LAKE PLACID, USA – How to become a great goalie with few hockey opportunities in your area and no goalie coach around? Thatcher Demko helped himself with the internet and videos.

These days you can use the internet for just about anything. Buying groceries, sending flowers and sharing photos with family on the other side of the world are all just a point and click away.

And when you grow up in a city that isn’t actually a hockey hot bed, you use one net to make another one your second home.

“Resources were kind of limited so you got to work with what you got,” Thatcher Demko says about his hometown of San Diego, California. “There’s not a lot of goalie coaches out there. You have to rely on outside sources, so my dad and I were always watching YouTube videos, reading goalie articles and getting different outlooks on the game. I kind of learned to play that way.”

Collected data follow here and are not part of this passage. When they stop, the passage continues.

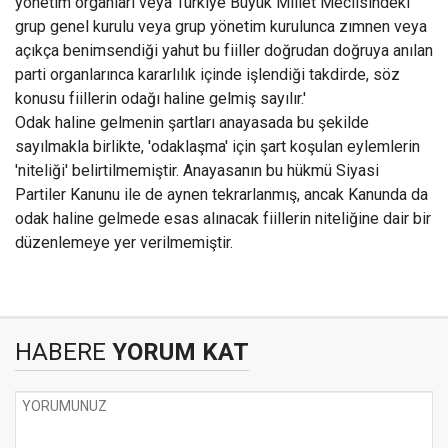
yönetim organları veya Türkiye Büyük Millet Meclisindeki
grup genel kurulu veya grup yönetim kurulunca zımnen veya
açıkça benimsendiği yahut bu fiiller doğrudan doğruya anılan
parti organlarınca kararlılık içinde işlendiği takdirde, söz
konusu fiillerin odağı haline gelmiş sayılır.'
Odak haline gelmenin şartları anayasada bu şekilde
sayılmakla birlikte, 'odaklaşma' için şart koşulan eylemlerin
'niteliği' belirtilmemiştir. Anayasanın bu hükmü Siyasi
Partiler Kanunu ile de aynen tekrarlanmış, ancak Kanunda da
odak haline gelmede esas alınacak fiillerin niteliğine dair bir
düzenlemeye yer verilmemiştir.
HABERE
YORUM KAT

So while kids in Canada and the colder parts of the United States would roll their goalie bags to the neighbourhood rink, Demko would immerse himself in the instructional videos on his desktop and the DVDs his dad, Brenton, brought home.

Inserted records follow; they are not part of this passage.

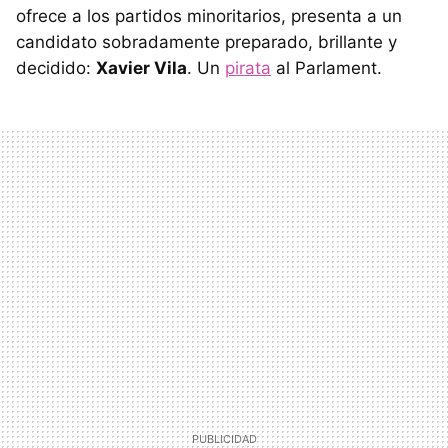
ofrece a los partidos minoritarios, presenta a un
candidato sobradamente preparado, brillante y
decidido:
Xavier Vila
. Un
pirata
al Parlament.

”I started watching videos of professional goalies a little bit later because I think growing up I wasn’t mature enough to understand the professional side of the game quite yet,” he says.

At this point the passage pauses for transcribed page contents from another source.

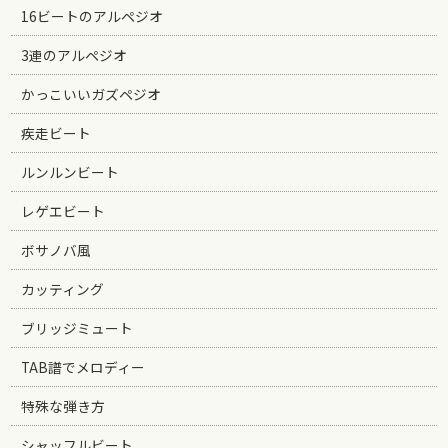
16ビートのアルペジオ
3連のアルペジオ
かっこいいガズペジオ
疾走ビート
ルンルンビート
レゲエビート
ボサノバ風
カッティング
ブリッジミュート
TAB譜でメロディー
特殊な弾き方
シャッフルビート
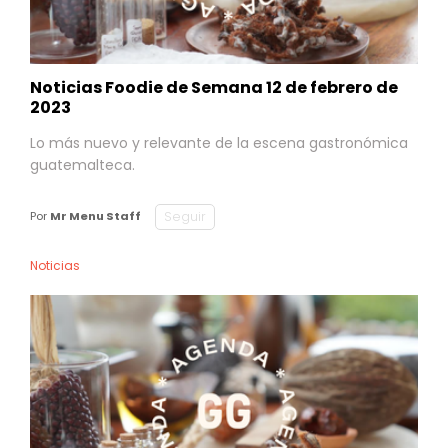
Noticias Foodie de Semana 12 de febrero de
2023
Lo más nuevo y relevante de la escena gastronómica
guatemalteca.
Seguir
Por
Mr Menu Staff
Noticias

“I think it’s great for hockey to have kids in different areas of the world learning different ways (to play the game) now,” says Mike Ayers, an assistant coach for both the U.S. National Junior Team and Boston College, where his starting goalie is now a sophomore.

Demko always knew he wanted to be a goalie. His youth coaches wanted to rotate the position, but Demko would volunteer every time.

“I remember I always had my hand raised and my dad was always telling me, hey it isn’t your turn this week. You got to let other people try,” he says. “So I was always kind of bummed out.”

By the time he was a teen, Demko knew he wanted a future in hockey. He also knew he needed to be with those who were as dedicated to the game as he was.

“I tried to move away pretty early just so I could get into more of a hockey environment,” he says. “When you’re in that environment you flourish a bit more.”

At 14 he called youth coaches across the country looking for a spot on their teams. No one phoned back.

Undeterred, he eventually found his way east, first to Omaha, Neb., and the United States Hockey League for the 2010/2011 season, and then to Ann Arbor, Mich., and USA Hockey’s National Team Development Program. Last year he was the third goalie on the American team that finished fifth at the 2014 IIHF World Junior Championship and played in the 2013 IIHF Ice Hockey U18 World Championship. Along the way, digital instruction gave way to more formal tutoring. But, funny enough, his coaches didn’t need to undo anything Demko had taught himself from the videos.

“I think my coaches just made me more fundamentally sound,” he says. “When you grow up without a goalie coach you don’t really get that fundamental side of things. Now I’m just trying to learn how to be a bit simpler.”

It also helps when after the pupil is done teaching himself, he still wants to learn.

”I just think he’s a student,” says Ayers. “He wants to get better. He’s constantly watching other kids and figuring out what he can do and what he can apply to his game to make himself a better goalie.”

Demko still watches videos, but now the Vancouver Canucks’ 2014 second-round draft pick is more likely to study his future NHL colleagues. “Now I can kind of see the game from their eyes and learn from them a bit more than I could when I was younger.”

But as far as starring in a web series of his own, that’ll have to wait.

“Maybe when I’m retired,” he says, laughing. “I haven’t learned enough yet.”